Abstract

The Pearl River Mouth Basin (PRMB), the largest basin in the northern continental margin of the South China Sea (SCS), has been one of the key areas to characterize geothermal field and thermal evolution of a passive continental margin. The thermal history of the Pearl River Mouth Basin is related to the seafloor spreading of the SCS in the late Early Oligocene. Heat flow measurements show that the PRMB is characterized by a high background heat flow with average heat flow of 71.8 ± 13.6 mW/m2. The present-day heat flow of the northern SCS increases from the northern shelf with the thick crust to the southern slope with the thinned crust. This study employs forward and inverse modeling to simulate the rift and post-rift processes exampled by four wells at different structural settings. Two thermal evolution models of the PRMB are established for continental shelf and continental slope.
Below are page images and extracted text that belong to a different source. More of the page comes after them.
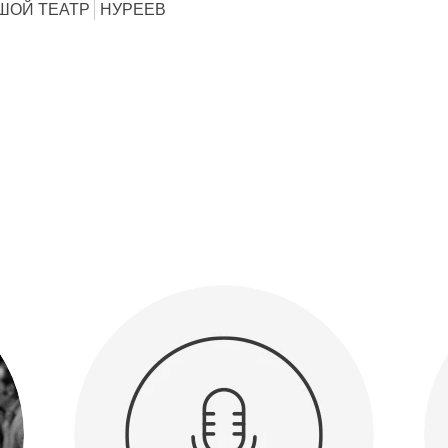
ШОЙ ТЕАТР
НУРЕЕВ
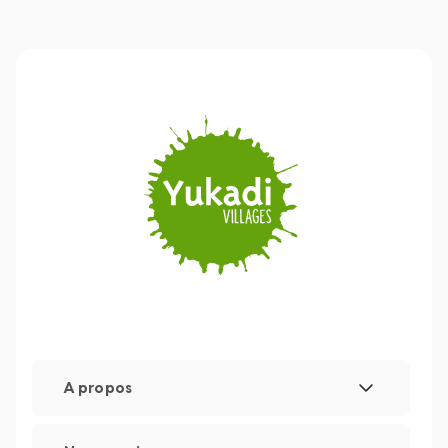
A propos
Mentions légales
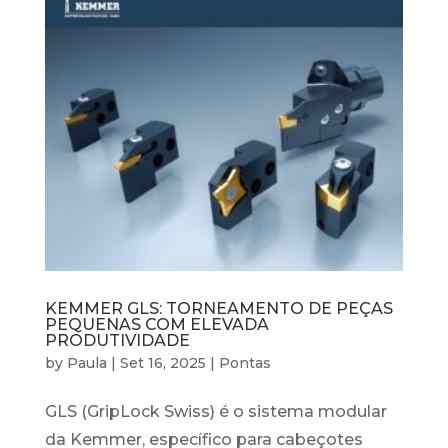
KEMMER GLS: TORNEAMENTO DE PEÇAS
PEQUENAS COM ELEVADA
PRODUTIVIDADE
by
Paula
|
Set 16, 2025
|
Pontas
GLS (GripLock Swiss) é o sistema modular
da Kemmer, específico para cabeçotes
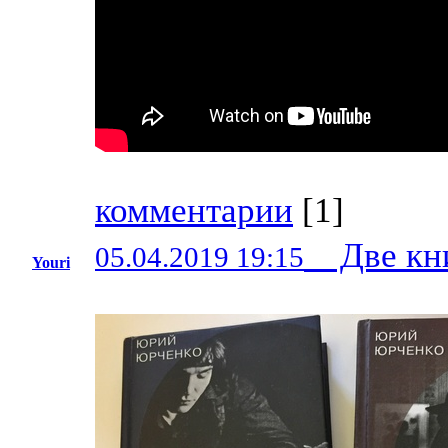
комментарии
[
1
]
Две кн
05.04.2019 19:15
Youri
In the continental shelf, heat flow increased rapidly twice during the syn-rift stage, and then followed by continuous thermal subsidence with heat flow value decreased during the post-rift stage. While the heat flow in the slope continuously increased due to lithospheric thinning, mantle upwelling and resulting multi-episode seafloor spreading in SCS during the Neogene post-rift stage, which is different from the previously proposed decreasing heat model for the slope during the post-rift. Heat flow gradually reduced after the cessation of the sea floor spreading (10 Ma). The local multi-staged magmatic activities mainly contribute to the high level of maturity in the Liwan Sag located in the lower slope.